● EXERCISE BRIEF:
Excluding pictures, retype the line with "expertise for guidance." and each line that follows it to the end of the data below, word for word.

● GIVEN RECORDS:
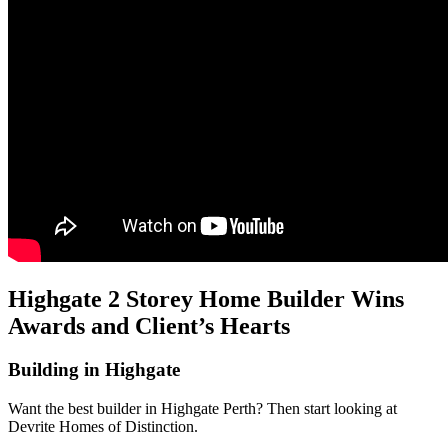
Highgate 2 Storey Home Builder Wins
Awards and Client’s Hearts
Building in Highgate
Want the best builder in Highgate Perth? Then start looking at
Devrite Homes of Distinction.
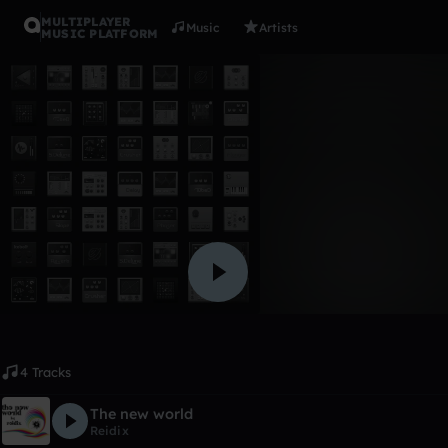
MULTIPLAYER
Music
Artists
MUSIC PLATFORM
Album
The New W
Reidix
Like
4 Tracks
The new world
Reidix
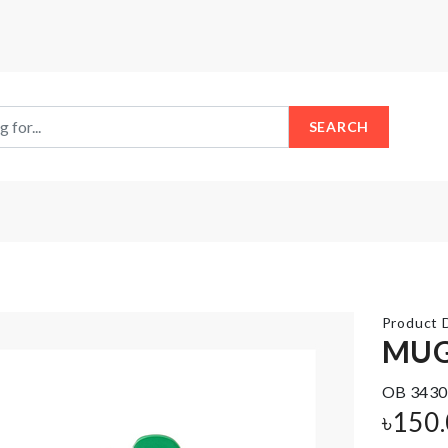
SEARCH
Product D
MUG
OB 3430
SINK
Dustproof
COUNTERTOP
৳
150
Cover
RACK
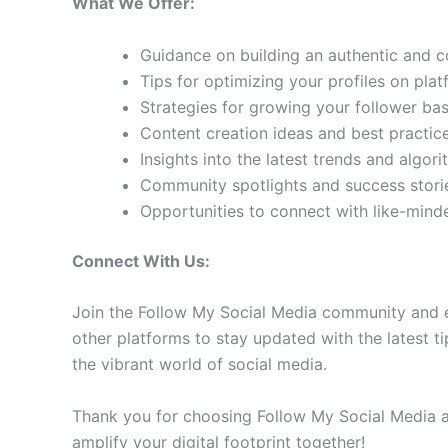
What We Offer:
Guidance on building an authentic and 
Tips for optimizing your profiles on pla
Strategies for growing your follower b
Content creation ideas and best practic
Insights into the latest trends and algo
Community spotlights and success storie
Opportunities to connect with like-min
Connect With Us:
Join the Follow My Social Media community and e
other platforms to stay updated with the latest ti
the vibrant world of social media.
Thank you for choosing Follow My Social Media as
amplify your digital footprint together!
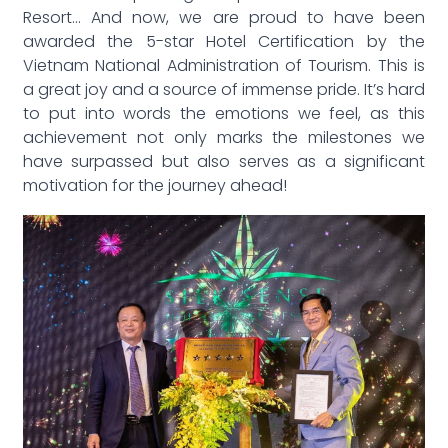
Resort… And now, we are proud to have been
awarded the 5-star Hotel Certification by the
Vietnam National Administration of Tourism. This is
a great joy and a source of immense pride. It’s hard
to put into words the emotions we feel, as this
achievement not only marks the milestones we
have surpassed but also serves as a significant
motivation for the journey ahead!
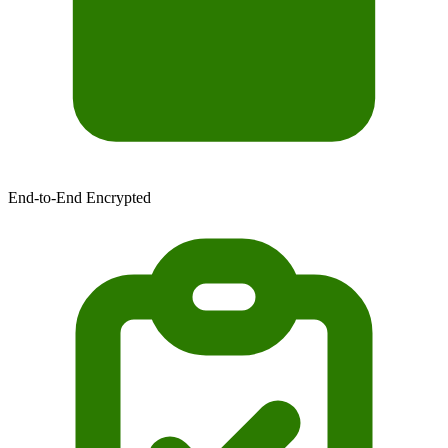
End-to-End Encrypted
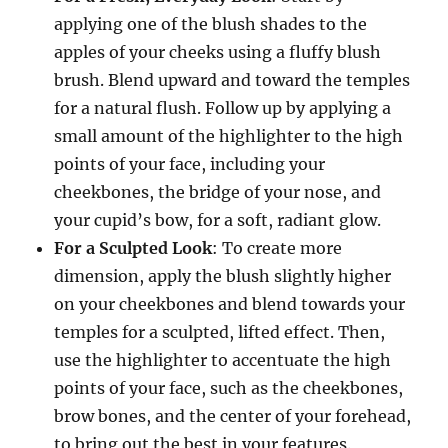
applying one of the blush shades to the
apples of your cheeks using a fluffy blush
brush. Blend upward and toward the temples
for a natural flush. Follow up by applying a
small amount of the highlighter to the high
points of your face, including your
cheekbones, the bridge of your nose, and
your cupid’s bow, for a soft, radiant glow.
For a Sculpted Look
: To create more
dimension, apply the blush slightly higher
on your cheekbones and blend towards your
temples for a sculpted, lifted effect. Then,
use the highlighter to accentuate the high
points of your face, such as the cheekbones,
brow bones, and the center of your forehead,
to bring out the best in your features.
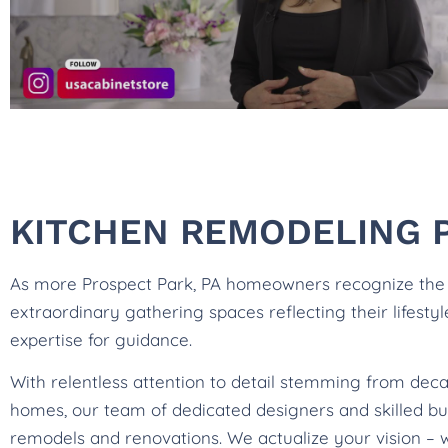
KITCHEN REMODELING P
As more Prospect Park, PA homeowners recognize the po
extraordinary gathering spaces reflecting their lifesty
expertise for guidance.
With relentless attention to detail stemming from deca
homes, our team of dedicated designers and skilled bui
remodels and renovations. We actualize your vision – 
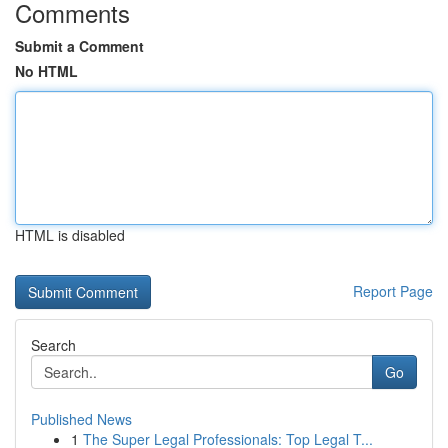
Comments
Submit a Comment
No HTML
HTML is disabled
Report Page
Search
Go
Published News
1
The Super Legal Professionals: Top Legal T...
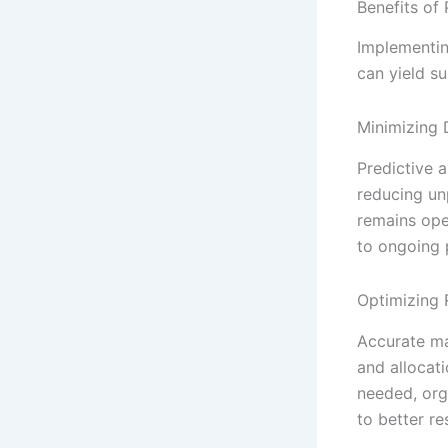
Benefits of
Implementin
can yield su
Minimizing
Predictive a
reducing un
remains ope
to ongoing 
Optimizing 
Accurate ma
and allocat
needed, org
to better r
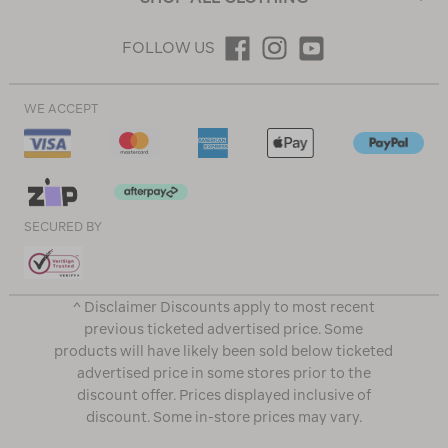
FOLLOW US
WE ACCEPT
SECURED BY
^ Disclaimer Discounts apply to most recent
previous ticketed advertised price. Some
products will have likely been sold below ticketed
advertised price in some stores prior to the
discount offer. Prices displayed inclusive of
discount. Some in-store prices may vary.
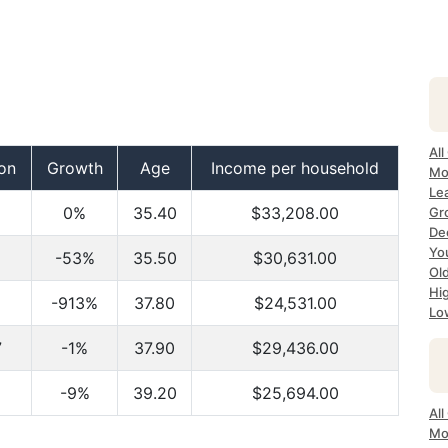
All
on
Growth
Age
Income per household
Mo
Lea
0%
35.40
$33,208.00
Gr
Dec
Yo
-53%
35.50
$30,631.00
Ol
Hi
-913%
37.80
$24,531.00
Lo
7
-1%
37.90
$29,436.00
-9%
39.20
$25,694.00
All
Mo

● SOLUTION TO THIS TASK:
expertise for guidance.
With relentless attention to detail stemming from deca
homes, our team of dedicated designers and skilled bui
remodels and renovations. We actualize your vision – 
Comments
Submit a Comment
No HTML
HTML is disabled
Report Page
Search
Go
Published News
1
The Super Legal Professionals: Top Legal T...
Benefits of
Implementin
can yield su
Minimizing
Predictive a
reducing un
remains ope
to ongoing 
Optimizing 
Accurate ma
and allocat
needed, org
to better r
FOLLOW US
WE ACCEPT
SECURED BY
^ Disclaimer Discounts apply to most recent
previous ticketed advertised price. Some
products will have likely been sold below ticketed
advertised price in some stores prior to the
discount offer. Prices displayed inclusive of
discount. Some in-store prices may vary.
All
on
Growth
Age
Income per household
Mo
Lea
0%
35.40
$33,208.00
Gr
Dec
Yo
-53%
35.50
$30,631.00
Ol
Hi
-913%
37.80
$24,531.00
Lo
7
-1%
37.90
$29,436.00
-9%
39.20
$25,694.00
All
Mo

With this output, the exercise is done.